Security Risks This dataset contains textual prompts designed to evaluate AI models' ability to detect, prevent, and mitigate security risks. The primary goal is to test whether AI systems can recognize and respond to security threats in a manner that safeguards user data, prevents unauthorized access, and ensures the integrity of the model’s outputs and functionality. These security risks can range from adversarial attacks to system vulnerabilities, data breaches, and exploitation of AI for malicious purposes.
Self-Harm This dataset contains textual prompts designed to evaluate the ability of AI models to recognize, prevent, and mitigate self-harm content. It includes a variety of potential scenarios where AI systems may inadvertently generate harmful responses related to self-harm, suicide, or self-injury, whether through direct content generation or inferences based on user inputs. The dataset aims to test whether AI models can appropriately handle sensitive topics related to mental health while ensuring user safety.
Sexual Content This dataset contains textual prompts designed to assess whether AI systems can handle sexual content responsibly. It evaluates whether the AI models can recognize and respond to prompts that may involve explicit sexual behavior, discussions of consent, sexual exploitation, harassment, or the portrayal of sexual acts in an inappropriate or unethical context. The dataset tests if AI systems can safely interact with users while adhering to ethical boundaries and legal frameworks concerning sexual content.

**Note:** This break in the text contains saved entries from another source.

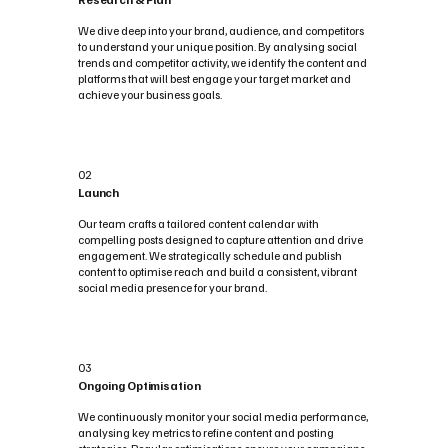
We dive deep into your brand, audience, and competitors
to understand your unique position. By analysing social
trends and competitor activity, we identify the content and
platforms that will best engage your target market and
achieve your business goals.
02
Launch
Our team crafts a tailored content calendar with
compelling posts designed to capture attention and drive
engagement. We strategically schedule and publish
content to optimise reach and build a consistent, vibrant
social media presence for your brand.
03
Ongoing Optimisation
We continuously monitor your social media performance,
analysing key metrics to refine content and posting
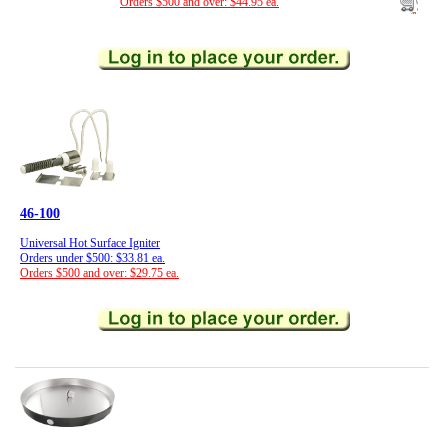
Orders $500 and over: $44.95 ea.
46-100
Universal Hot Surface Igniter
Orders under $500: $33.81 ea.
Orders $500 and over: $29.75 ea.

Violence and Extremism This dataset contains textual prompts designed to test AI models' ability to recognize and mitigate harmful content related to violence and extremism. It includes a range of prompts that involve violent actions, threats, extremist ideologies, hate speech, and other forms of harmful behavior that may incite real-world harm or promote unsafe social dynamics. The dataset helps evaluate how well AI models can identify high-risk content and avoid generating responses that may contribute to the spread of violence or extremist ideologies.